[[ EXERCISE DATA open ]]
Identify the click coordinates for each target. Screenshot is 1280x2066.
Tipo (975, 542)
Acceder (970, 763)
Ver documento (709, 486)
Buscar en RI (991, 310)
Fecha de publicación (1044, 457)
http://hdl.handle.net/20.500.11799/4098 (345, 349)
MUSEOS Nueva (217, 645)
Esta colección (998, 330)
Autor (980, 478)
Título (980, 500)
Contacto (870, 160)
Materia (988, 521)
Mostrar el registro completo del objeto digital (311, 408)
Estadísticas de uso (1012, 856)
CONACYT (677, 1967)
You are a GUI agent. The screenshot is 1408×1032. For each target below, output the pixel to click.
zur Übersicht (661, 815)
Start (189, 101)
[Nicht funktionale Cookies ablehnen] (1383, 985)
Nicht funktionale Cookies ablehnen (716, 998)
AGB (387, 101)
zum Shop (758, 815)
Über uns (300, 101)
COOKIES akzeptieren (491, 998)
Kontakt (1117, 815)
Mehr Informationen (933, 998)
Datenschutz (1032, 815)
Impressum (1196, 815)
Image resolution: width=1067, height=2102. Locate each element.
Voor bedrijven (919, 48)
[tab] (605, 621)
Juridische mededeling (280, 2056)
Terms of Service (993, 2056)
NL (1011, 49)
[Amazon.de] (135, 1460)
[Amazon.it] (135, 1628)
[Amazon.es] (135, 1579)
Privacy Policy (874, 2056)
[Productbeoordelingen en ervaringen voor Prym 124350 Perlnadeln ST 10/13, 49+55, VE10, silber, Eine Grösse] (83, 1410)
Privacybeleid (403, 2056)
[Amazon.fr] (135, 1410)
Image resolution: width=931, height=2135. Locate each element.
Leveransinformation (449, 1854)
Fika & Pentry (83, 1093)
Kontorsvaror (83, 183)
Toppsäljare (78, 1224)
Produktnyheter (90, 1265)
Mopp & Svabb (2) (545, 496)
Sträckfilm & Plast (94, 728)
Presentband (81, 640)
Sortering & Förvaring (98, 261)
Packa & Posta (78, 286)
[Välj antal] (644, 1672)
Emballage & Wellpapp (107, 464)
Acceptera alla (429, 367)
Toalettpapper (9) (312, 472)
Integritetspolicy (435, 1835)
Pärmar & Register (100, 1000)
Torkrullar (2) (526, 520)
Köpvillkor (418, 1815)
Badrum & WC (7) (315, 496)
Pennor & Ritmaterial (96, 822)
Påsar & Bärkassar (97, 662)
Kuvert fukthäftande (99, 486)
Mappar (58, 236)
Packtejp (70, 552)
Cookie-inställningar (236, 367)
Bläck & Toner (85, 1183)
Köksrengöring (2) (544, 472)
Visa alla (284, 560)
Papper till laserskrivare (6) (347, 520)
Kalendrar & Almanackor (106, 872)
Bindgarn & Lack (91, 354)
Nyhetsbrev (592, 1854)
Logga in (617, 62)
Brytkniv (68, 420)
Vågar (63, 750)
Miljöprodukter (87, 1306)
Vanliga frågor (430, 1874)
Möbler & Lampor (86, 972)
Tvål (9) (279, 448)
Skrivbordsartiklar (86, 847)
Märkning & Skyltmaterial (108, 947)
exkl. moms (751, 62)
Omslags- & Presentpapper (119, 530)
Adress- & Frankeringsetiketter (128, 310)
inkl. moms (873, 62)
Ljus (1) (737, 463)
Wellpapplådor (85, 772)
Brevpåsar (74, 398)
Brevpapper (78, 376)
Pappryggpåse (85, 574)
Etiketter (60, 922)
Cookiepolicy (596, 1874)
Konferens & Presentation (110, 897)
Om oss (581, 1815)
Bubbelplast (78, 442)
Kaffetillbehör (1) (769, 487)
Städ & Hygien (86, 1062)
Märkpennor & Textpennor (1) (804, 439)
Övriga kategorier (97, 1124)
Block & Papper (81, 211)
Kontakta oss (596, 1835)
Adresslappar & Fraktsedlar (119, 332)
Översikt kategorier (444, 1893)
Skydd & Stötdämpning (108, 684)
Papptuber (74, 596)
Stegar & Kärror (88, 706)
[[ EXERCISE DATA closed ]]
* **WHAT TO WORK ON**: Print all of the entries exactly, leaving nothing out.

* **RESPONSE BELOW**:
Identify the click coordinates for each target. Screenshot is 1280x2066.
Tipo (975, 542)
Acceder (970, 763)
Ver documento (709, 486)
Buscar en RI (991, 310)
Fecha de publicación (1044, 457)
http://hdl.handle.net/20.500.11799/4098 (345, 349)
MUSEOS Nueva (217, 645)
Esta colección (998, 330)
Autor (980, 478)
Título (980, 500)
Contacto (870, 160)
Materia (988, 521)
Mostrar el registro completo del objeto digital (311, 408)
Estadísticas de uso (1012, 856)
CONACYT (677, 1967)
You are a GUI agent. The screenshot is 1408×1032. For each target below, output the pixel to click.
zur Übersicht (661, 815)
Start (189, 101)
[Nicht funktionale Cookies ablehnen] (1383, 985)
Nicht funktionale Cookies ablehnen (716, 998)
AGB (387, 101)
zum Shop (758, 815)
Über uns (300, 101)
COOKIES akzeptieren (491, 998)
Kontakt (1117, 815)
Mehr Informationen (933, 998)
Datenschutz (1032, 815)
Impressum (1196, 815)
Image resolution: width=1067, height=2102. Locate each element.
Voor bedrijven (919, 48)
[tab] (605, 621)
Juridische mededeling (280, 2056)
Terms of Service (993, 2056)
NL (1011, 49)
[Amazon.de] (135, 1460)
[Amazon.it] (135, 1628)
[Amazon.es] (135, 1579)
Privacy Policy (874, 2056)
[Productbeoordelingen en ervaringen voor Prym 124350 Perlnadeln ST 10/13, 49+55, VE10, silber, Eine Grösse] (83, 1410)
Privacybeleid (403, 2056)
[Amazon.fr] (135, 1410)
Image resolution: width=931, height=2135. Locate each element.
Leveransinformation (449, 1854)
Fika & Pentry (83, 1093)
Kontorsvaror (83, 183)
Toppsäljare (78, 1224)
Produktnyheter (90, 1265)
Mopp & Svabb (2) (545, 496)
Sträckfilm & Plast (94, 728)
Presentband (81, 640)
Sortering & Förvaring (98, 261)
Packa & Posta (78, 286)
[Välj antal] (644, 1672)
Emballage & Wellpapp (107, 464)
Acceptera alla (429, 367)
Toalettpapper (9) (312, 472)
Integritetspolicy (435, 1835)
Pärmar & Register (100, 1000)
Torkrullar (2) (526, 520)
Köpvillkor (418, 1815)
Badrum & WC (7) (315, 496)
Pennor & Ritmaterial (96, 822)
Påsar & Bärkassar (97, 662)
Kuvert fukthäftande (99, 486)
Mappar (58, 236)
Packtejp (70, 552)
Cookie-inställningar (236, 367)
Bläck & Toner (85, 1183)
Köksrengöring (2) (544, 472)
Visa alla (284, 560)
Papper till laserskrivare (6) (347, 520)
Kalendrar & Almanackor (106, 872)
Bindgarn & Lack (91, 354)
Nyhetsbrev (592, 1854)
Logga in (617, 62)
Brytkniv (68, 420)
Vågar (63, 750)
Miljöprodukter (87, 1306)
Vanliga frågor (430, 1874)
Möbler & Lampor (86, 972)
Tvål (9) (279, 448)
Skrivbordsartiklar (86, 847)
Märkning & Skyltmaterial (108, 947)
exkl. moms (751, 62)
Omslags- & Presentpapper (119, 530)
Adress- & Frankeringsetiketter (128, 310)
inkl. moms (873, 62)
Ljus (1) (737, 463)
Wellpapplådor (85, 772)
Brevpåsar (74, 398)
Brevpapper (78, 376)
Pappryggpåse (85, 574)
Etiketter (60, 922)
Cookiepolicy (596, 1874)
Konferens & Presentation (110, 897)
Om oss (581, 1815)
Bubbelplast (78, 442)
Kaffetillbehör (1) (769, 487)
Städ & Hygien (86, 1062)
Märkpennor & Textpennor (1) (804, 439)
Övriga kategorier (97, 1124)
Block & Papper (81, 211)
Kontakta oss (596, 1835)
Adresslappar & Fraktsedlar (119, 332)
Översikt kategorier (444, 1893)
Skydd & Stötdämpning (108, 684)
Papptuber (74, 596)
Stegar & Kärror (88, 706)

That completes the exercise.